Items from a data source
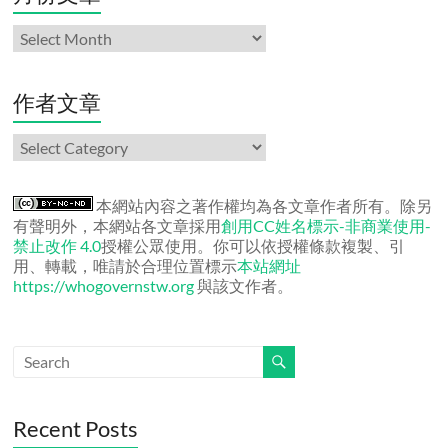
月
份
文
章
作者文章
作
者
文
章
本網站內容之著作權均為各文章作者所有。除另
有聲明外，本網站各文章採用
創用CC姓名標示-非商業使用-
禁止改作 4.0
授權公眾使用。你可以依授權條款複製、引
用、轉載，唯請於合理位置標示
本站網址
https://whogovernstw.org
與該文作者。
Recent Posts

WHAT IS EXPECTED
Every line of the records above should be copied exactly, while the pictures are left behind.

RESPONSE TO THIS EXERCISE
月
份
文
章
作者文章
作
者
文
章
本網站內容之著作權均為各文章作者所有。除另
有聲明外，本網站各文章採用
創用CC姓名標示-非商業使用-
禁止改作 4.0
授權公眾使用。你可以依授權條款複製、引
用、轉載，唯請於合理位置標示
本站網址
https://whogovernstw.org
與該文作者。
Recent Posts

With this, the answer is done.